1

When I implement a collection that uses hashes for optimizing access, should I cache the hash values or assume an efficient implementation of hashCode()?

On the other hand, when I implement a class that overrides hashCode(), should I assume that the collection (i.e. HashSet) caches the hash?

This question is only about performance vs. memory overhead. I know that the hash value of an object should not change.

Clarification: A mutable object would of course have to clear the cached value when it is changed, whereas the collection relies on objects not changing. But this is not relevant for my question.

Cephalopod
  • 14,632
  • 7
  • 51
  • 70
  • 2
    *I know that the hash value of an object should not change.* -- It *should* change if the attributes of the object changes. – aioobe Aug 29 '11 at 11:24
  • For which operation of a HashSet or HashMap would a cache of the hashes be useful? – JB Nizet Aug 29 '11 at 11:24
  • 1
    @JB Nizet I assume he means that `hashCode` would return the cached value. However, if the value might change, you'd need to check for changes every time and this might be even more inefficient than just recalculating the hash. :) – Thomas Aug 29 '11 at 11:27
  • @Thomas: no, he thinks about caching the hashes in the collection implementation. Re-read the question: "When I implement a collection", and "should I assume that the collection (i.e. HashSet) caches the hash" – JB Nizet Aug 29 '11 at 11:29
  • @aioobe: ok, I should be more precise: The hashcode and object should not change once they are items in collections that use the hash for building internal structures. – Cephalopod Aug 29 '11 at 11:29
  • @Arian the hashing collections will calculate the hash once and then put the object into the corresponding buckets, thus you could think of that being "cached". Changing the object afterwards would not cause the collection to rehash. @JB Nizet you're right, I just read the `efficient implementation of hashCode()?` etc. parts :) – Thomas Aug 29 '11 at 11:35
  • 1
    @Arian ok, but an Object should not know whether it is stored in a collection or map, that's not it's responsibility. – Sean Patrick Floyd Aug 29 '11 at 11:37
  • @Sean: that's true. However at some point someone should know that the object must not be modified or else the collection might break. – Cephalopod Aug 29 '11 at 11:54

5 Answers5

8

When designing Guava's ImmutableSet and ImmutableMap classes, we opted not to cache hash codes. This way, you'll get better performance from hash code caching when and only when you care enough to do the caching yourself. If we cached them ourselves, we'd be costing you extra time and memory even in the case that you care deeply about speed and space!

It's true that HashMap does this caching, but it was HashMap's author (Josh Bloch) who strongly suggested we not follow that precedent!

Edit: oh, also, if your hashCode() is slow, the caching by the collection only addresses half of the problem anyway, as hashCode() still must be invoked on the object passed in to get() no matter what.

Kevin Bourrillion
  • 40,336
  • 12
  • 74
  • 87
3

Considering that java.lang.String caches its hash, i guess that hashcode() is supposed to be fast.

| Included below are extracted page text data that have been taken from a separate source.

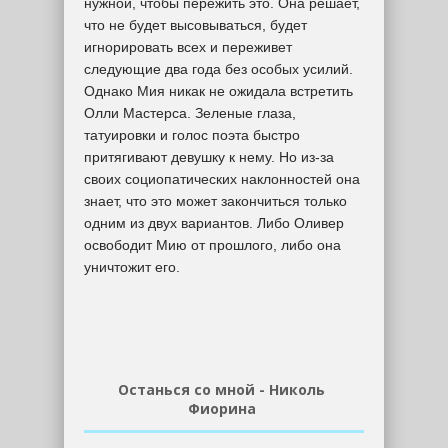
нужной, чтобы пережить это. Она решает,
что не будет высовываться, будет
игнорировать всех и переживет
следующие два года без особых усилий.
Однако Мия никак не ожидала встретить
Олли Мастерса. Зеленые глаза,
татуировки и голос поэта быстро
притягивают девушку к нему. Но из-за
своих социопатических наклонностей она
знает, что это может закончиться только
одним из двух вариантов. Либо Оливер
освободит Мию от прошлого, либо она
уничтожит его.
Останься со мной - Николь
Фиорина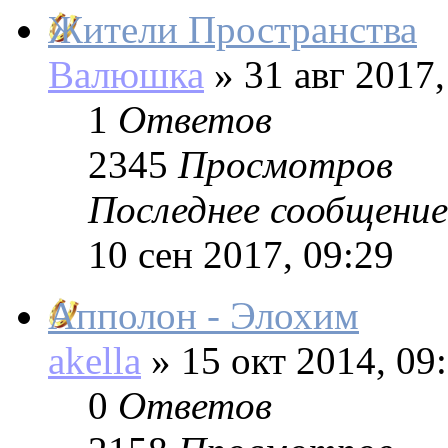
Жители Пространства
Валюшка
»
31 авг 2017,
1
Ответов
2345
Просмотров
Последнее сообщение
10 сен 2017, 09:29
Апполон - Элохим
akella
»
15 окт 2014, 09
0
Ответов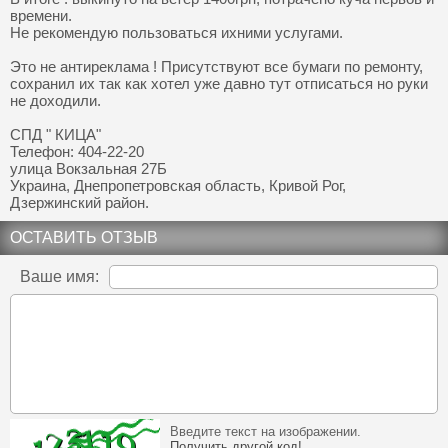
времени.
Не рекомендую пользоваться ихними услугами.
Это не антиреклама ! Присутствуют все бумаги по ремонту,
сохранил их так как хотел уже давно тут отписаться но руки
не доходили.
СПД " КИЦА"
Телефон: 404-22-20
улица Вокзальная 27Б
Украина, Днепропетровская область, Кривой Рог,
Дзержинский район.
ОСТАВИТЬ ОТЗЫВ
Ваше имя:
Введите текст на изображении.
Получить другой код!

So as first approach, I would not cache hashes in my collection. In my objects that I use, I would not cache hash code unless it is oviously slow, and only do it if profiling tell me so.

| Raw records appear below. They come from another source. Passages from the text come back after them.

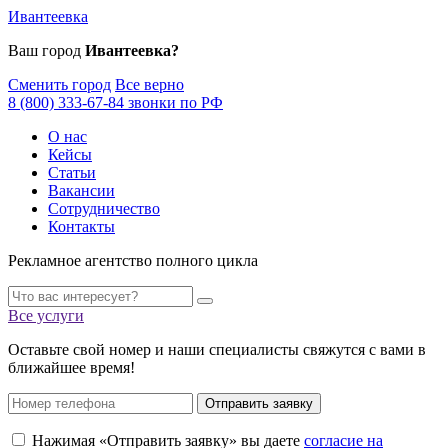
Ивантеевка
Ваш город
Ивантеевка?
Сменить город
Все верно
8 (800) 333-67-84 звонки по РФ
О нас
Кейсы
Статьи
Вакансии
Сотрудничество
Контакты
Рекламное агентство полного цикла
Все услуги
Оставьте свой номер и наши специалисты свяжутся с вами в
ближайшее время!
Отправить заявку
Нажимая «Отправить заявку» вы даете
согласие на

If my objects will be used by others, i would probubly consider cachnig hash codes sooner (but needs measurements anyway).

Alpedar
  • 1,314
  • 1
  • 8
  • 12
  • Note that string is immutable and thus the value is guaranteed to not change. In that case caching might be feasible but as you said for custom objects it's most often not worth the hassle (+1). – Thomas Aug 29 '11 at 11:31
1

On the other hand, when I implement a class that overrides hashcode(), should I assume that the collection (i.e. HashSet) caches the hash?

No, you should not make any assumptions beyond the scope of the class you are writing.

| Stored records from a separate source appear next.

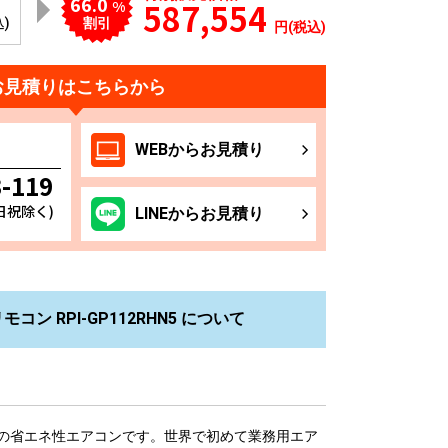
66.0
587,554
%
込)
割引
円(税込)
お見積りはこちらから
WEB
からお
見積り
3-119
土日祝除く)
LINE
からお
見積り
ン RPI-GP112RHN5 について
の省エネ性エアコンです。世界で初めて業務用エア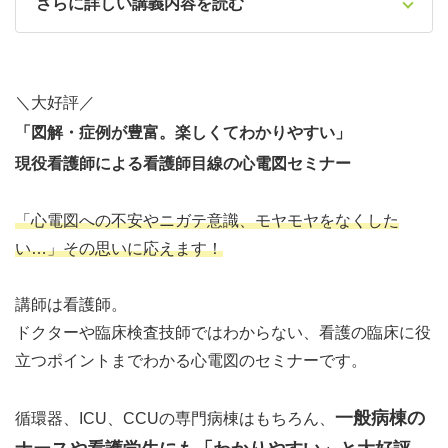
さらに詳しい講義内容を読む
＼大好評／
「図解・症例が豊富。楽しくてわかりやすい」
現役看護師による看護師目線の心電図セミナー
「
心電図
への不安やニガテ意識、モヤモヤをなくした
い…」その思いに応えます！
講師は看護師。
ドクターや臨床検査技師ではわからない、看護の臨床に役
立つポイントまでわかる心電図のセミナーです。
一般病棟の
循環器、ICU、CCUの専門病棟はもちろん、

Of course you should try to make your hashCode cheap. If it isn't, and your class is immutable, create the hashCode on initialization or lazily upon the first request (see java.lang.String). If your class is not immutable, I don't see any other option than to re-calculate the hashCode every time.

Sean Patrick Floyd
  • 292,901
  • 67
  • 465
  • 588
  • hash code should not change, so even mutable classes does not need to compute hash everytime. – Alpedar Aug 29 '11 at 11:30
  • 1
    @user470365 that's nonsense. hashCode() must be consistent with equals(), so if data changes, hashCode must as well. What's true is that mutable types make bad map keys, because of their changing hash code. – Sean Patrick Floyd Aug 29 '11 at 11:36
  • and of course equality should not change too. Classes should not base eq & hash on mutable parts, otherwise its worst than not overriding them. What i find acceptable (but suboptimal) is have mutable state when eq and hashcode fails (throws exception) that turn into stable state where eq & hc works. – Alpedar Aug 29 '11 at 11:45
  • @user470365 "Classes should not base eq & hash on mutable parts" that's true for some business Objects, but false for Collection-like structures and simple value-holder types – Sean Patrick Floyd Aug 29 '11 at 12:01
  • imo they should not implement hashCode & equals. (or should never change when in collection -> should not get out of code from someone who "knows what he is doing") – Alpedar Aug 29 '11 at 12:20
0

I'd say in most cases you can rely on efficient implementations of hashCode(). AFAIK, that method is only invoked on lookup methods (like contains, get etc.) or methods that change the collection (add/put, remove etc.).

Thus, in most cases there shouldn't be any need to cache hashes yourself.

Thomas
  • 87,414
  • 12
  • 119
  • 157
0

Why do you want to cache it? You need to ask objects what their hashcode is while you're working with it to allocate it to a hash bucket (and any objects that are in the same bucket that may have the same hashcode), but then you can forget it.

You could store objects in a wrapper HashNode or something, but I would try implementing it first without caching (just like HashSet et al does) and see if you need the added performance and complexity before going there.

Bohemian
  • 412,405
  • 93
  • 575
  • 722